Dalam UU SDA (UU Sumber Daya Air) yang baru ini, pemerintah berlaku sebagai pemilik air dan bisa melimpahkan kewenangan ini kepada swasta.
Menurut Reza, Mahkamah Konstitsi (MK) dalam putusan uji materi Undang-Undang Nomor 7 Tahun 2004 pada 2013 telah menjelaskan, hak menguasai air tidak berarti kepemilikan negara, tetapi merupakan kepemilikan kolektif rakyat. Jadi, penggunaannya untuk sebesar-besar kemakmuran rakyat.
Mahkamah Konstitusi telah mengabulkan gugatan sejumlah lembaga kemasyarakatan untuk menghapus keberadaan seluruh pasal dalam UU Nomor 7 Tahun 2004. Salah satu alasannya, UU itu belum menjamin pembatasan pengelolaan air oleh pihak swasta sehingga bertentangan dengan Undang-Undang Dasar 1945.
Reza menambahkan, dalam UU yang baru itu, pengaturan hak asasi atas air diletakkan setara dengan hak usaha sehingga kompleksitas pemenuhan air disederhanakan semata persoalan pelibatan swasta.

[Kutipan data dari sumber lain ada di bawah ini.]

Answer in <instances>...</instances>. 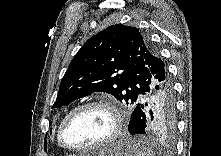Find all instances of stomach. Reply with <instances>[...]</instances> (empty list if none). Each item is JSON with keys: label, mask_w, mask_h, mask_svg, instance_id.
<instances>
[{"label": "stomach", "mask_w": 221, "mask_h": 156, "mask_svg": "<svg viewBox=\"0 0 221 156\" xmlns=\"http://www.w3.org/2000/svg\"><path fill=\"white\" fill-rule=\"evenodd\" d=\"M129 141H115L109 145L96 149L89 156H133Z\"/></svg>", "instance_id": "0dacf381"}]
</instances>
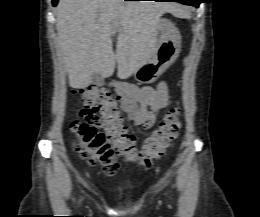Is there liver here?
<instances>
[{"label":"liver","instance_id":"obj_1","mask_svg":"<svg viewBox=\"0 0 260 217\" xmlns=\"http://www.w3.org/2000/svg\"><path fill=\"white\" fill-rule=\"evenodd\" d=\"M187 17L168 2L60 0L56 9L58 43L72 88H85L93 73L126 79L150 60L157 47V26L164 13ZM118 32L116 52L112 34Z\"/></svg>","mask_w":260,"mask_h":217}]
</instances>
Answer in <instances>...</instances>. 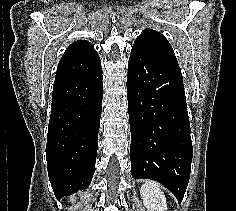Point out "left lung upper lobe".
Instances as JSON below:
<instances>
[{"mask_svg":"<svg viewBox=\"0 0 236 211\" xmlns=\"http://www.w3.org/2000/svg\"><path fill=\"white\" fill-rule=\"evenodd\" d=\"M132 50L178 65L174 51L167 39L161 33L151 29L142 31L135 40Z\"/></svg>","mask_w":236,"mask_h":211,"instance_id":"1","label":"left lung upper lobe"}]
</instances>
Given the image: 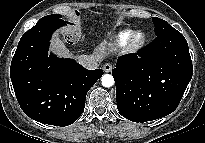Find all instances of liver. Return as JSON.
<instances>
[{"label":"liver","mask_w":205,"mask_h":143,"mask_svg":"<svg viewBox=\"0 0 205 143\" xmlns=\"http://www.w3.org/2000/svg\"><path fill=\"white\" fill-rule=\"evenodd\" d=\"M109 43L107 40H102L96 47H94L92 55L99 59V62L105 58L109 53Z\"/></svg>","instance_id":"6515ba94"}]
</instances>
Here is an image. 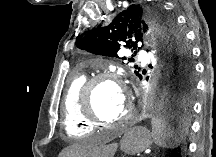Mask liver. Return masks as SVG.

Selain itu, tidak ada pasal yang jelas mengatur tanggung jawab negara, tetapi justru ada bagian soal kewajiban rakyat yang bisa dijadikan alat kriminalisasi.
Akses publik
Sejumlah kelemahan tersebut disebabkan antara lain minimnya akses publik pada penyusunan undang-undang. ”Ini seolah mengulang pengesahan paksa UU No 7/2004 yang digugat di MK. Kami mempertimbangkan untuk mengajukan kembali gugatan,” katanya.
Sementara Wijanto Hadipuro, dosen Magister Lingkungan dan Perkotaan Unika Soegijapranata Semarang, dalam tanggapan tertulis, menyebut, dalam pembahasan RUU SDA baru ini, peran koalisi masyarakat sipil bidang air melemah dibandingkan dengan saat penyusunan UU No 7/2004. Pembahasan RUU berkutat pada kepentingan pelibatan pihak swasta dalam sistem penyediaan air minum (SPAM).

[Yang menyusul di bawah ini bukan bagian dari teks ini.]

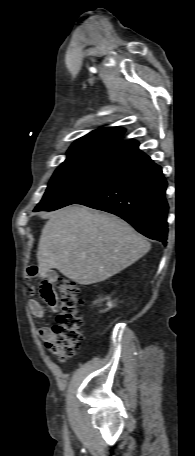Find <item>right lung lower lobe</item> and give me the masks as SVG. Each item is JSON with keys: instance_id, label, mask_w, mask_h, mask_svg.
Wrapping results in <instances>:
<instances>
[{"instance_id": "obj_1", "label": "right lung lower lobe", "mask_w": 195, "mask_h": 456, "mask_svg": "<svg viewBox=\"0 0 195 456\" xmlns=\"http://www.w3.org/2000/svg\"><path fill=\"white\" fill-rule=\"evenodd\" d=\"M167 182L150 157L129 166L75 204L115 214L150 239L167 243ZM34 211H42L36 209Z\"/></svg>"}]
</instances>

Diskursus manajemen air di tingkat global saat ini beralih pada kerentanan terhadap perubahan iklim yang lalu diikuti bencana kapitalisme, seperti pada infrastruktur raksasa berupa bendung lepas pantai raksasa dan dam besar yang jadi kebijakan pendanaan Bank Dunia. Selain itu, konflik air bagi pangan dan energi kerap diikuti perampasan tanah dan air. Namun, soal itu tak diatur.
Seperti diketahui, RUU SDA disahkan menjadi undang-undang dalam Sidang Paripurna DPR RI di Gedung DPR/MPR, Jakarta, Selasa (17/9/2019). Sidang Paripurna dipimpin Wakil Ketua DPR Fahri Hamzah dan dihadiri Menteri Hukum dan HAM Yasonna Laoly mewakili Presiden Joko Widodo.

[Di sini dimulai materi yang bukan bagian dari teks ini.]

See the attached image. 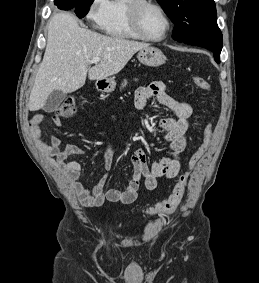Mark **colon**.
<instances>
[{"mask_svg": "<svg viewBox=\"0 0 259 283\" xmlns=\"http://www.w3.org/2000/svg\"><path fill=\"white\" fill-rule=\"evenodd\" d=\"M192 79H193V83L198 88L204 91L211 90V85L205 78L195 75L193 76ZM75 113H76V100L74 97H67L60 103V105L56 109V114L58 116L65 118L72 117ZM211 135H212V128L209 125L205 128L199 145L197 146L196 150L192 153L189 159V163H188L189 170H191L195 166V164L198 162V160L202 157V155L206 151L211 139ZM188 178H189V171L181 175L178 183L173 188L170 196L166 200L156 204L155 206L148 208L147 213L159 215V214L173 212L178 207L185 194Z\"/></svg>", "mask_w": 259, "mask_h": 283, "instance_id": "colon-1", "label": "colon"}]
</instances>
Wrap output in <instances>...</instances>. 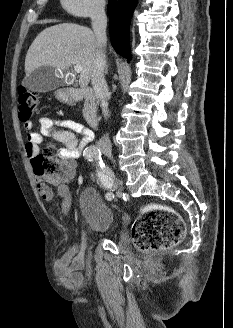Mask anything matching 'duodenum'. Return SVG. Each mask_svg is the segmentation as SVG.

Sebelum disahkan, Yasonna Laoly menyampaikan pendapat akhir Presiden Joko Widodo bahwa RUU Sumber Daya Air adalah manifestasi cita-cita dan komitmen pemerintah serta DPR dalam pemaknaan penguasaan negara terhadap air. Itu tercantum dalam UUD 1945 dan Putusan Mahkamah Konstitusi Nomor 85/PUU-XI/2013 tentang Pembatasan Pengelolaan Sumber Daya Air.
Rancangan UU inisiasi DPR itu dinilai mutlak diperlukan karena air amat penting bagi makhluk hidup. Ketersediaan air menurun dan kebutuhan air yang meningkat mewajibkan pengelolaan sumber daya air memperhatikan keselarasan fungsi sosial, lingkungan hidup, dan ekonomi. Perlu keterpaduan antarwilayah, antarsektor, dan antargenerasi guna memenuhi kebutuhan rakyat atas air.
”RUU ini mengatur pengelolaan sumber daya air secara utuh,” kata Yasonna, dalam siaran pers. Hal-hal yang diatur antara lain penguasaan negara dan hak rakyat atas air, wewenang pengelolaan sumber daya air, serta perizinan. UU SDA juga mengakomodasi kebutuhan pokok minimal sehari-hari 60 liter per orang per hari, pengelolaan sistem irigasi sebagai kesatuan sistem, serta penguatan pengawasan pengelolaan sumber daya air.